A Juan Cruz le tocó un privilegio que es un poema encarnado: llevar a Jorge Luis Borges a sentir la luz de la cúpula de vitral del hotel Palace de Madrid, donde se hospedó cuando vino a recibir el Premio Cervantes de Literatura.
Crucé el Atlántico en un largo viaje desde Cartagena de Indias a Madrid, y uno de mis deseos fue estar bajo esa luz al atardecer. Me llevó Dasso Saldívar. Mientras bebíamos café evocábamos cómo pudo ser aquel instante.
La luz derramó su oro y Borges presintió el amarillo desde la otra luz de la ceguera. La luz se inclinó sobre el tiempo, mientras los visitantes de la tarde bebían pausadamente un café o un vino y los colores se dispersaban por el aire, como el agitado plumaje de un ave del arco iris. Todo brillaba allí, intacto como aquel atardecer de bastón de nácar y manos lentas aferradas a la suave madera. Todo allí, imperturbable, gravitaba en su propio resplandor de hemisferios que juegan a la aurora, al mediodía y al ocaso.
Juan Cruz cuenta que además de pasearlo por el corazón de Madrid y llevarlo a probar los manjares del reino, Borges le pidió que le ayudara a cerrar su maleta. Pero qué curioso. Le sugirió que dejara un intersticio abierto para que respiraran las camisas.

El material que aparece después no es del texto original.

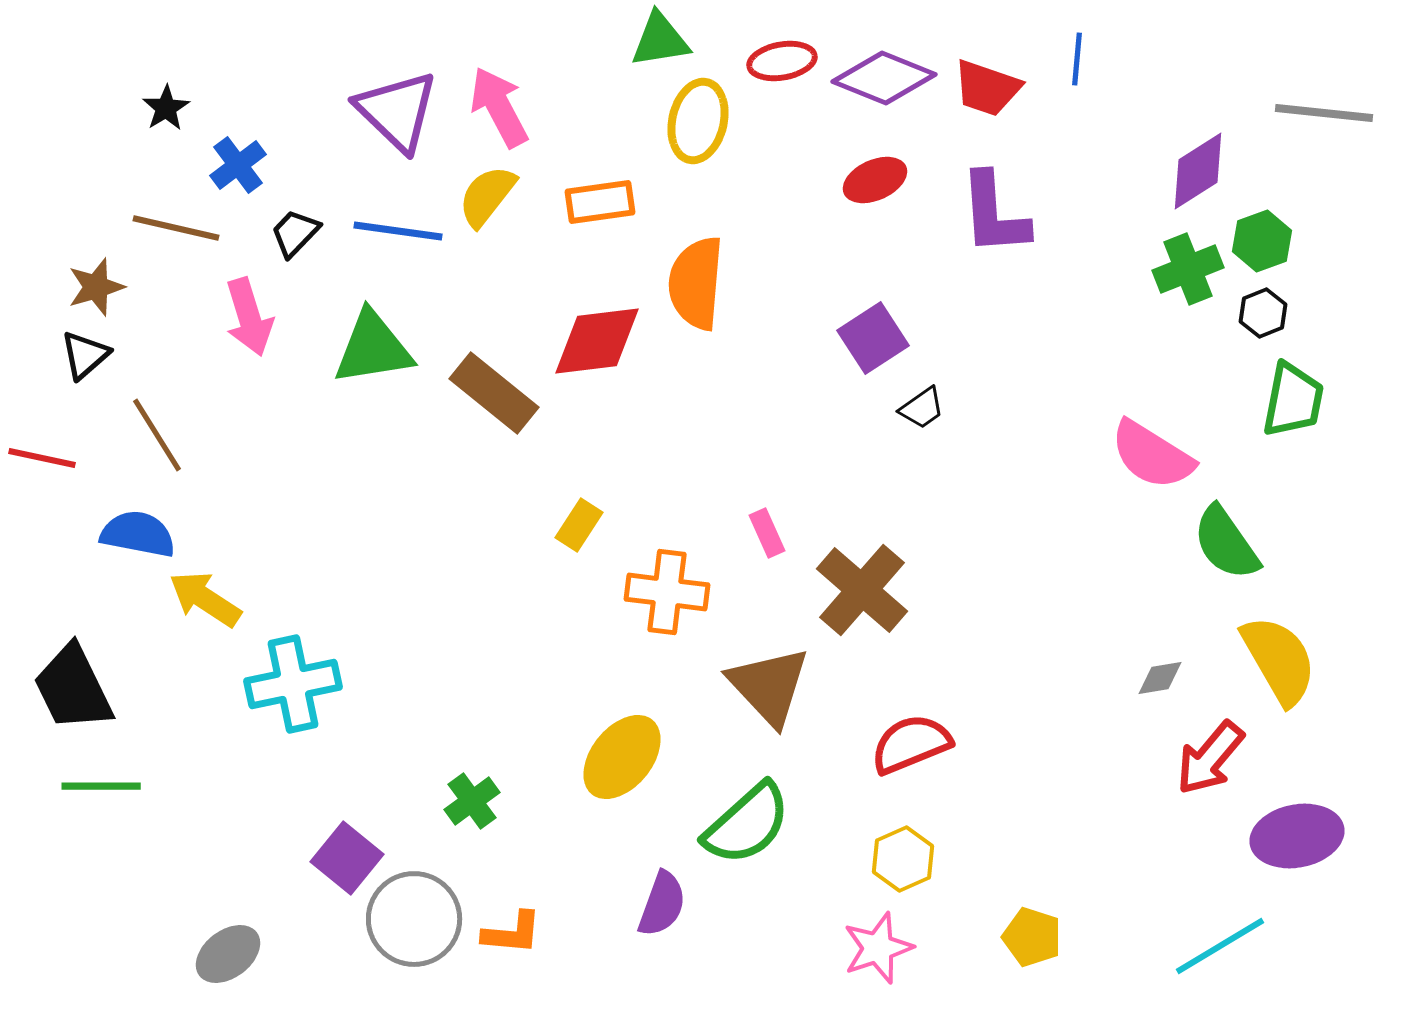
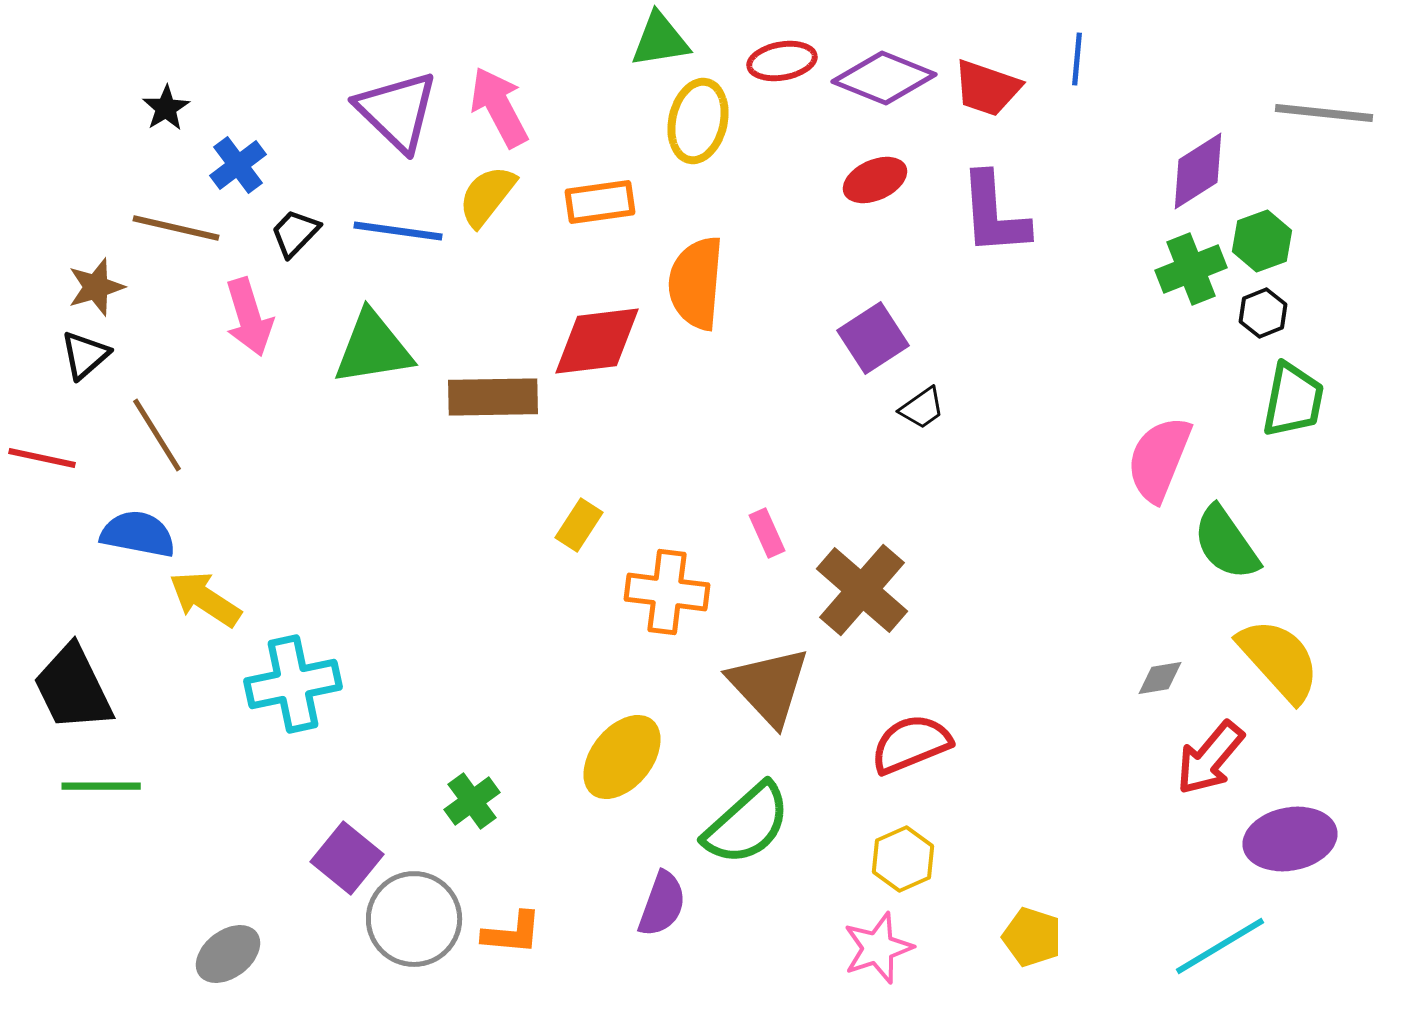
green cross at (1188, 269): moved 3 px right
brown rectangle at (494, 393): moved 1 px left, 4 px down; rotated 40 degrees counterclockwise
pink semicircle at (1152, 455): moved 7 px right, 4 px down; rotated 80 degrees clockwise
yellow semicircle at (1279, 660): rotated 12 degrees counterclockwise
purple ellipse at (1297, 836): moved 7 px left, 3 px down
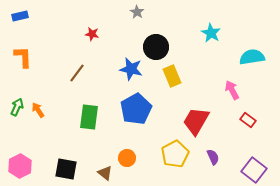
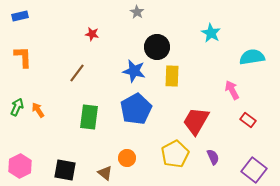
black circle: moved 1 px right
blue star: moved 3 px right, 2 px down
yellow rectangle: rotated 25 degrees clockwise
black square: moved 1 px left, 1 px down
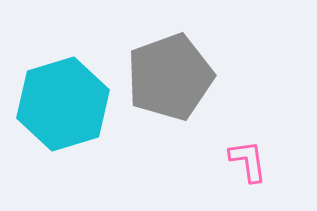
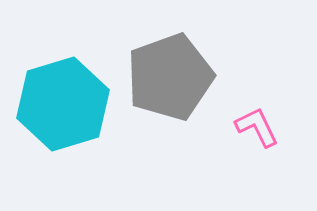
pink L-shape: moved 9 px right, 34 px up; rotated 18 degrees counterclockwise
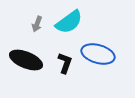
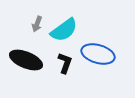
cyan semicircle: moved 5 px left, 8 px down
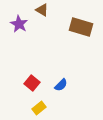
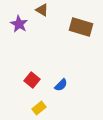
red square: moved 3 px up
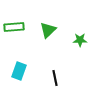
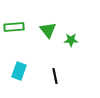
green triangle: rotated 24 degrees counterclockwise
green star: moved 9 px left
black line: moved 2 px up
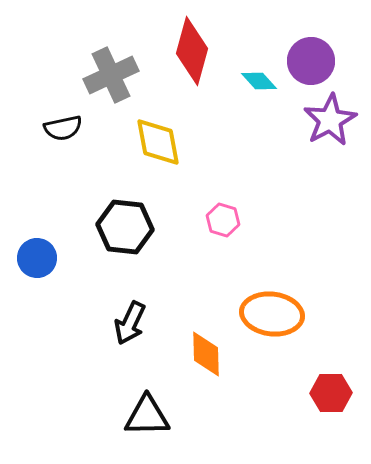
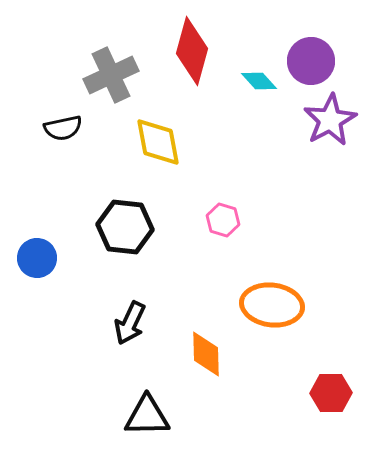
orange ellipse: moved 9 px up
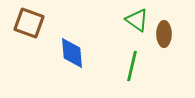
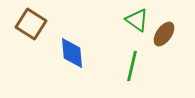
brown square: moved 2 px right, 1 px down; rotated 12 degrees clockwise
brown ellipse: rotated 35 degrees clockwise
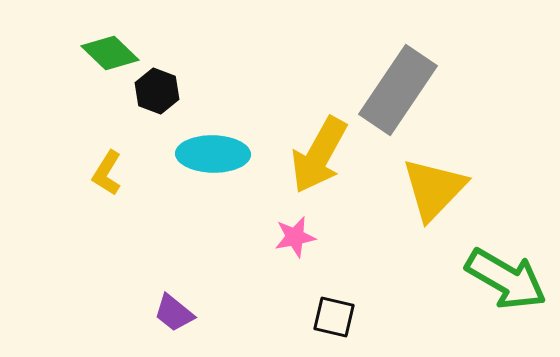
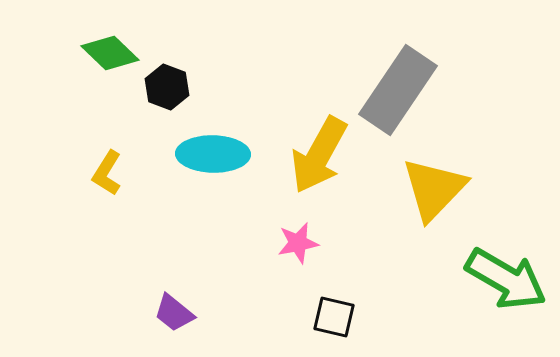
black hexagon: moved 10 px right, 4 px up
pink star: moved 3 px right, 6 px down
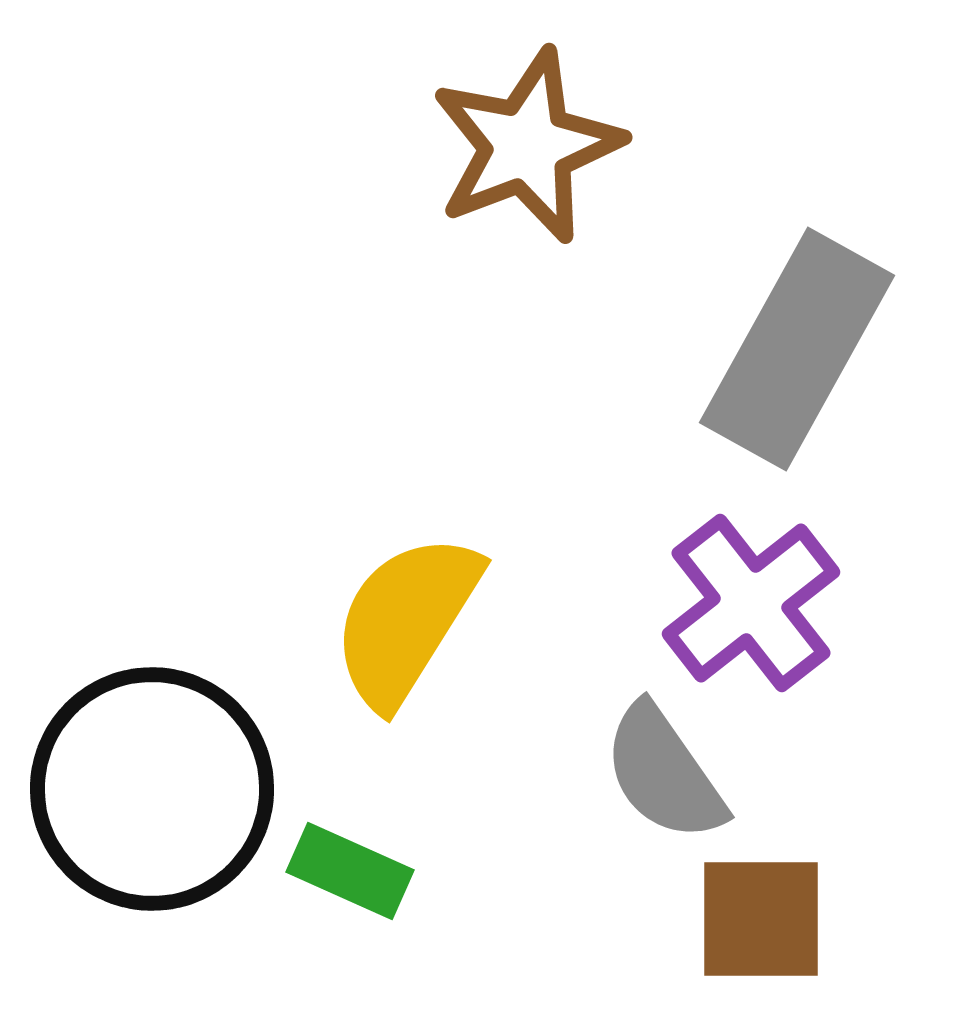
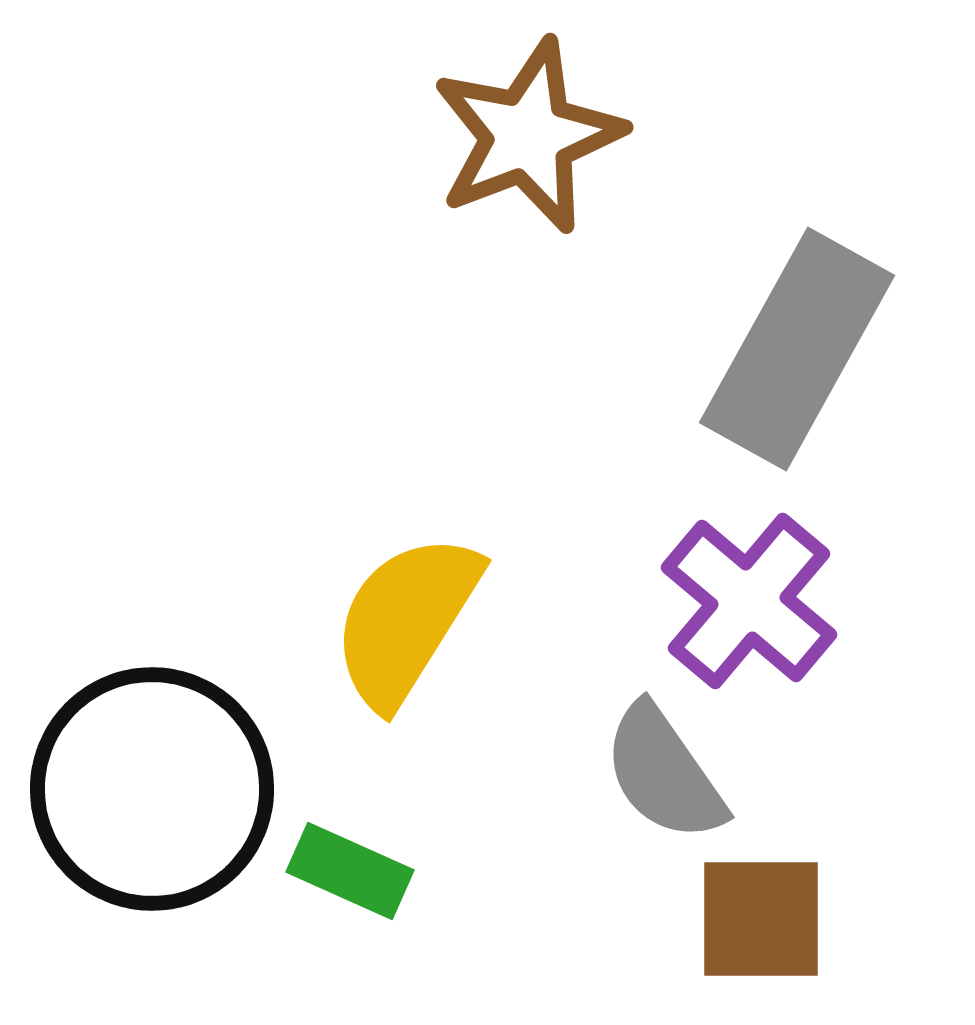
brown star: moved 1 px right, 10 px up
purple cross: moved 2 px left, 2 px up; rotated 12 degrees counterclockwise
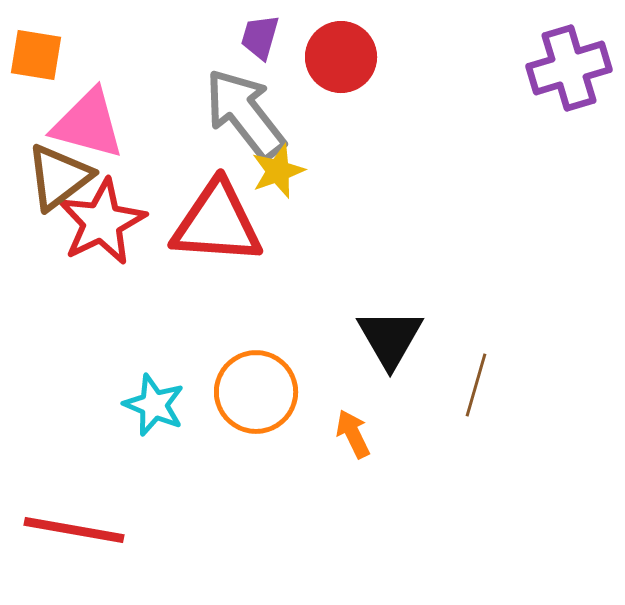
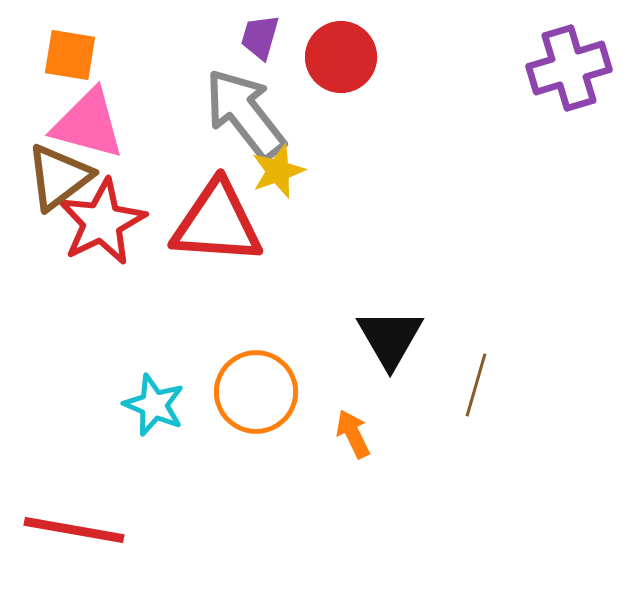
orange square: moved 34 px right
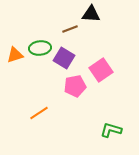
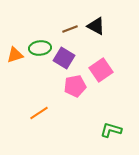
black triangle: moved 5 px right, 12 px down; rotated 24 degrees clockwise
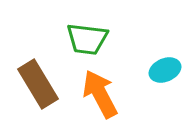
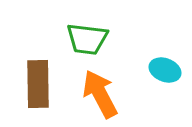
cyan ellipse: rotated 44 degrees clockwise
brown rectangle: rotated 30 degrees clockwise
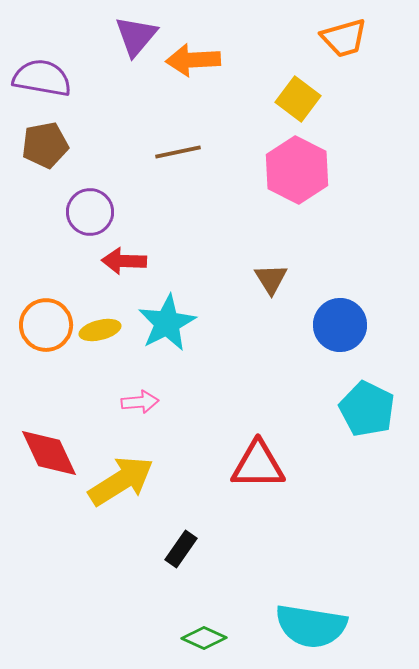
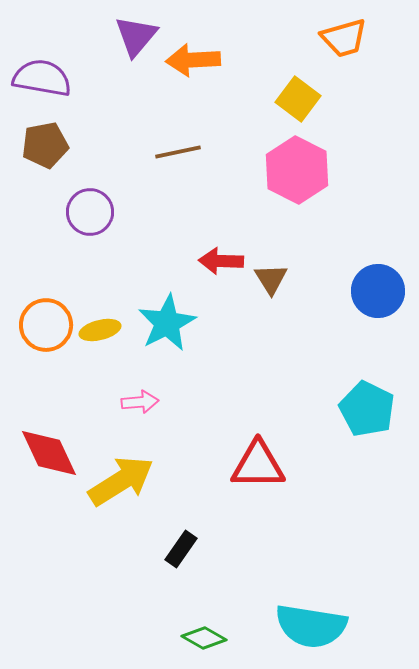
red arrow: moved 97 px right
blue circle: moved 38 px right, 34 px up
green diamond: rotated 6 degrees clockwise
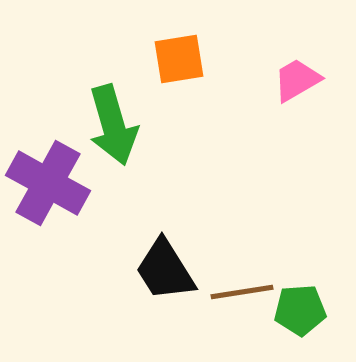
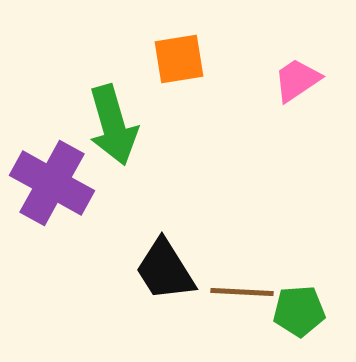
pink trapezoid: rotated 4 degrees counterclockwise
purple cross: moved 4 px right
brown line: rotated 12 degrees clockwise
green pentagon: moved 1 px left, 1 px down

Apoyado en aquel bastón tallado, Borges recordó en Madrid las vigilias de Cervantes para escribir su novela en la que su protagonista, casi de su misma edad, batallaba contra la desesperación y la soledad en los senderos de la Mancha. Borges recordaba los caminos perdidos de los cafés en donde estuvo siendo muy joven y tuvo, al despertar en Madrid, la rara sensación de ser un habitante de la metáfora, un peregrino del azar que los dioses tejen con la geometría de los sueños.
Borges cruzó el verano para encontrarse con la primavera.
Su corazón latía bajo el resplandor de la cúpula. Cuando la luz dorada tocó sus párpados, algo de la nostalgia del amarillo volvió a despertar en su memoria.
Hace poco María Kodama contó que cada vez que Borges se emocionaba, cerraba los ojos. En lo alto de su emoción siempre cerraba los ojos para descubrir el más íntimo resplandor de los ángeles.
Así que, bajo la cúpula de Madrid, Borges, ciego, cerró sus ojos para sentir la luz más allá de la sombra.